Of course, all the requirements defined in a FactSpec have to be met for a Fact to be matched.

Post-Query Filtering / Scripted Predicates

As discussed here, there are situations, where these tagging/categorizing means are not enough, because you just do not have this information in the header, or you need some more fine-grained control like Range-expressions etc.

This is where scripted Predicates come in.

Additionally to the above Attribute Specification a matching Fact must adhere to, you can define a JavaScript Predicate, that decides, if the Fact should be matching or not. In order to use this feature, the consumer provides a script as part of the specification, that implements a predicate function being passed the header and the payload of the Event in question, and is expected to return true if it should be sent to the consumer.

Example:

function (header,payload) {
 return
 	header.myExtraAttribute.userLevel > 5
 	&&
 	payload.userBeingFollowed.countryCode = 'DE';
}

Please be aware, that using this feature increases load on the FactCast Server considerably. Also make sure, that the rest of the FactSpec is detailed enough to prefilter non-matching Facts at the database-level.

To say it again: ONLY MATCH IN A SCRIPT, WHAT CANNOT BE FILTERED ON OTHERWISE

3 - FactStream Design

Fact Stream design

If you are familiar with other products that store Facts, you might be familiar with the concept of a Fact-Stream. In most solutions, the consumer subscribes to particular stream of Facts and then picks those of interest for him.

FactStream per Aggregate

A simple example would be to have all Facts regarding a particular Aggregate Root in one FactStream, identified by the Aggregate’s id. Something along these lines:

User-1234
	UserCreated
	UserNameChanged
	UserPasswordResetRequested
	UserPasswordReset

While this kind of Stream design makes it trivial to find all the Facts that have to be aggregated to reconstruct the state of User(id=1234), you are not done, yet.

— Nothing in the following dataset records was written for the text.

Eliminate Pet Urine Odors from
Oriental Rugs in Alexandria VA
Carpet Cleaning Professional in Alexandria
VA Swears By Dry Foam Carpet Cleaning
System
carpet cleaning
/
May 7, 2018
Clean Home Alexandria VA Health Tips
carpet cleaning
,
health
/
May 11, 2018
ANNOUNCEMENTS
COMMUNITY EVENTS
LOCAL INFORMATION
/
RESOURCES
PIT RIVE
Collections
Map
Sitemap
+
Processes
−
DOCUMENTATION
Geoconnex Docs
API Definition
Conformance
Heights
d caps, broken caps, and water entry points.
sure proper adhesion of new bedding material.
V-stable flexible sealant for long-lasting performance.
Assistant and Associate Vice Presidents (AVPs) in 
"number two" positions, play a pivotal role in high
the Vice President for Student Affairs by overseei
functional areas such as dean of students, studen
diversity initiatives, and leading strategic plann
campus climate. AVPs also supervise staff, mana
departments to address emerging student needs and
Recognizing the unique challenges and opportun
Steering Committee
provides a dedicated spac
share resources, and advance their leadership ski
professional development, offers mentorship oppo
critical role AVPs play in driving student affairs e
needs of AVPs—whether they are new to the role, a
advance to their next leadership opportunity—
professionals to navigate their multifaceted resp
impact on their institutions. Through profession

Facts that are not picked by Aggregate-Id

Let’s just say, we want to create a report on how many UserPasswordReset Facts there are per Month. Here we are facing the problem, that (well after publishing the Fact), we need to pick only those UserPasswordReset from the Store, regardless of any Aggregate relation.

Here we see, that relying only on ahead of time tagging and categorizing of Facts would break our necks. If we don’t have a way to express out interest in particular Facts, maybe based on criteria, we come up with a year after publishing the Facts, FactSourcing either looses its point or at least get frustratingly inefficient, because you’d need to iterate any Fact there is, and filter on the consumer side.

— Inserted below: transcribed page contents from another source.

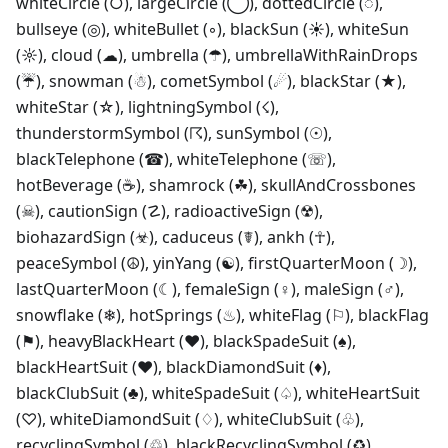
whiteCircle (○), largeCircle (◯), dottedCircle (◌),
bullseye (◎), whiteBullet (◦), blackSun (☀), whiteSun
(☼), cloud (☁), umbrella (☂), umbrellaWithRainDrops
(☔), snowman (☃), cometSymbol (☄), blackStar (★),
whiteStar (☆), lightningSymbol (☇),
thunderstormSymbol (☈), sunSymbol (☉),
blackTelephone (☎), whiteTelephone (☏),
hotBeverage (☕), shamrock (☘), skullAndCrossbones
(☠), cautionSign (☡), radioactiveSign (☢),
biohazardSign (☣), caduceus (☤), ankh (☥),
peaceSymbol (☮), yinYang (☯), firstQuarterMoon (☽),
lastQuarterMoon (☾), femaleSign (♀), maleSign (♂),
snowflake (❄), hotSprings (♨), whiteFlag (⚐), blackFlag
(⚑), heavyBlackHeart (❤), blackSpadeSuit (♠),
blackHeartSuit (♥), blackDiamondSuit (♦),
blackClubSuit (♣), whiteSpadeSuit (♤), whiteHeartSuit
(♡), whiteDiamondSuit (♢), whiteClubSuit (♧),
recyclingSymbol (♲), blackRecyclingSymbol (♻),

Here we are faced with the necessity of Store-Side filtering of FactStreams.

Facts that have an effect on multiple Aggregates

What about Facts, that have impact to more than one Aggregates?

User-1234
	UserCreated
	UserFollowedUser

Here the second Fact obviously has impact on both the following, as well as the user being followed.

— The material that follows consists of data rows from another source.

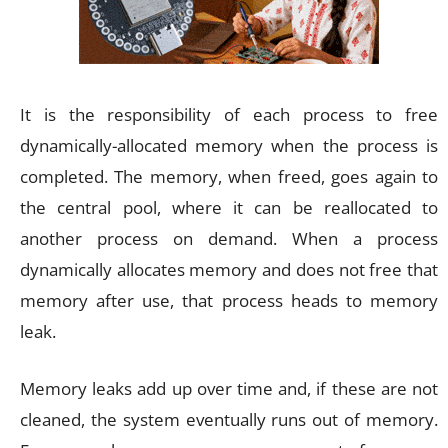
It is the responsibility of each process to free
dynamically-allocated memory when the process is
completed. The memory, when freed, goes again to
the central pool, where it can be reallocated to
another process on demand. When a process
dynamically allocates memory and does not free that
memory after use, that process heads to memory
leak.
Memory leaks add up over time and, if these are not
cleaned, the system eventually runs out of memory.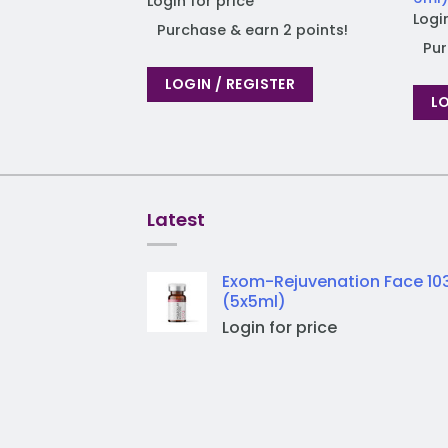
Login for price
Logi
Purchase & earn 2 points!
Pur
LOGIN / REGISTER
LO
Latest
Exom-Rejuvenation Face 10
(5x5ml)
Login for price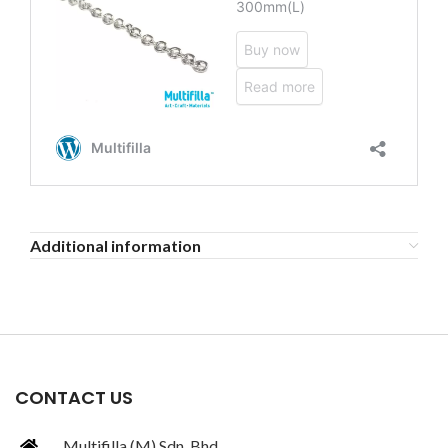
Additional information
CONTACT US
Multifilla (M) Sdn. Bhd.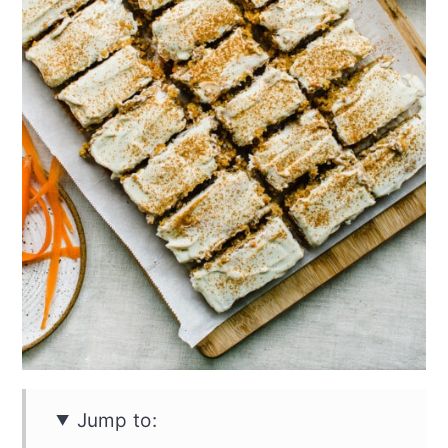
Jump to: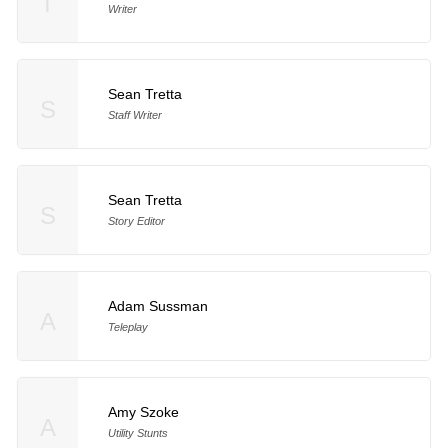
T
Writer
Sean Tretta
S
Staff Writer
Sean Tretta
S
Story Editor
Adam Sussman
A
Teleplay
Amy Szoke
A
Utility Stunts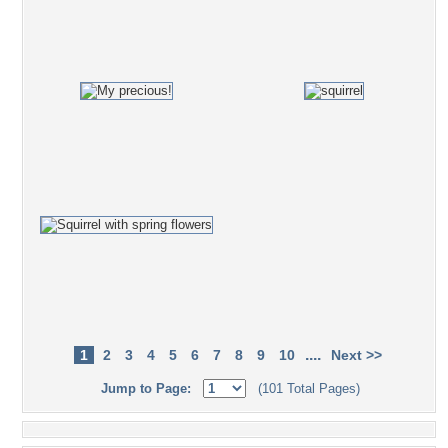
....
1
2
3
4
5
6
7
8
9
10
Next >>
Jump to Page:
(101 Total Pages)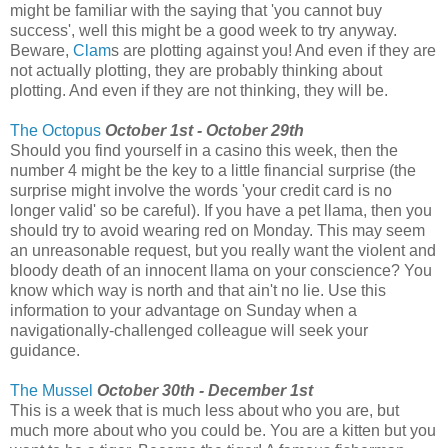
might be familiar with the saying that 'you cannot buy
success', well this might be a good week to try anyway.
Beware,
Clam
s are plotting against you! And even if they are
not actually plotting, they are probably thinking about
plotting. And even if they are not thinking, they will be.
The Octopus
October 1st - October 29th
Should you find yourself in a casino this week, then the
number 4 might be the key to a little financial surprise (the
surprise might involve the words 'your credit card is no
longer valid' so be careful). If you have a pet llama, then you
should try to avoid wearing red on Monday. This may seem
an unreasonable request, but you really want the violent and
bloody death of an innocent llama on your conscience? You
know which way is north and that ain't no lie. Use this
information to your advantage on Sunday when a
navigationally-challenged colleague will seek your
guidance.
The Mussel
October 30th - December 1st
This is a week that is much less about who you are, but
much more about who you could be. You are a kitten but you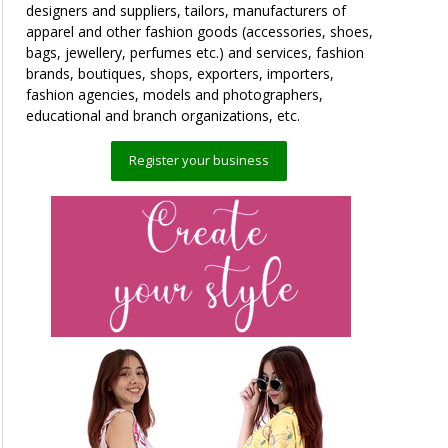
designers and suppliers, tailors, manufacturers of
apparel and other fashion goods (accessories, shoes,
bags, jewellery, perfumes etc.) and services, fashion
brands, boutiques, shops, exporters, importers,
fashion agencies, models and photographers,
educational and branch organizations, etc.
Register your business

Bad Practice: Splitting Facts

While we have seen people split the semantically unique Fact UserFollowedUser into UserFollowedUser and UserWasFollowed, we don’t believe in that approach, as it creates lots of Facts that are only loosely connected to the original fact, that some user clicked “follow” on some other users profile.

More formally: by doing that, the publisher has to know about the domain model in order to correctly slice and direct Facts to the Aggregates. Not at all a good solution, as Facts last forever, while Domain Models do change over time, if you want them to, or not.

Include Facts in different Streams

Certainly better is the idea of publishing one UserFollowedUser, and make both Aggregates (The user following and the one being followed) consume this Fact. For that reason, some solutions (like FactStore, for instance) give you the opportunity to pick that Fact and place it into both Fact Streams, the originators and the targeted users. In order to do that, you inject JavaScript Projection code into the FactStore, that builds a particular FactStream directed to the consumer.

Conclusion

As a consumer, you need to be able to express, what Facts are of interest to you. While tagging/categorizing those Facts might help when filtering, you cannot possibly rely on being able to predict all future needs when publishing a Fact.

The actual filtering of FactStreams according to the consumer’s needs should also probably be done within the Store, for efficiency reasons. You don’t want to flood the network with Facts that end up being filtered out, if at all possible.

This requires a flexible way of expressing, what Facts you are interested in, ultimately leading to scripted Predicates.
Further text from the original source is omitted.